Respondents were also more inclined to mentor John than Jennifer, which could have big implications for the future of science, said Handlesman.

“Faculty across the sciences act as gatekeepers of the sciences,” she said. “They think John is more competent than Jennifer, [so] you can imagine all of those small interactions in which faculty give advice, give help after class, answer questions, suggest opportunities, … those very, very small differences built over many, many interactions could have a devastating effect on women.”

Bonham said that the higher you look on what she calls the “leadership ladder,” the more apparent unconscious gender bias becomes.

While 54 percent of instructors in medical schools are women, only 12 percent of deans are women, according to a 2012 report by the Association of American Medical Colleges. 

The panelists gave varied advice to women in the audience, suggesting strategies to shrink the gender gap that ranged from finding mentors and coaches, nominating other women for leadership positions, showing more images of famous women scientists, and even playing a board game called WAGES (Workshop Activity for Gender Equity Simulation) that educates players about subtle gender bias. 
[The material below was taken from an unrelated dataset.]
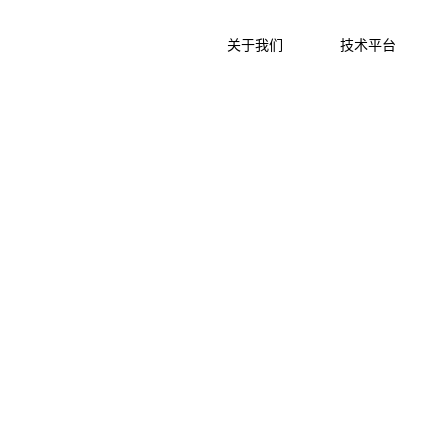
关于我们
技术平台
个让细胞治疗普及到每一位患
给他们的生活带来未来与希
There is reason for hope, says Mwenesi, who has proven it possible to overcome the gender gap and more.

“My take home message is we can and should institute a number of solutions that have been instituted in other fields,” she said. “It is not all doom or gloom.”

For an African woman to get to a leadership position in the field of global health, Mwenesi explained, she must overcome hurdles that most American women don’t even have to think about, like early marriage, religious restrictions, and language barriers.

Originally from a small Muslim village outside of Nairobi, Mwenesi is the first person in her family — and one of the first in her village — to graduate from college, and she is the first person in her village in 20 years to earn a PhD. Her parents believed strongly in education, she said, and encouraged all eight of their children to become educated.

She said she has had to work “doubly hard” to get to where she is because “being female itself is a barrier,” she said, “as is being African.”

Mwenesi now works as a senior project director focusing on malaria at FHI 360, an organization that helps the private sector work to improve the health of people in developing countries. She has worked with government leaders around Africa to implement the commitments they have made to fight malaria.

And she keeps moving forward.

“We all want a world without disease and sickness,” she said. “We want to realize our potential. And that’s why I push on.”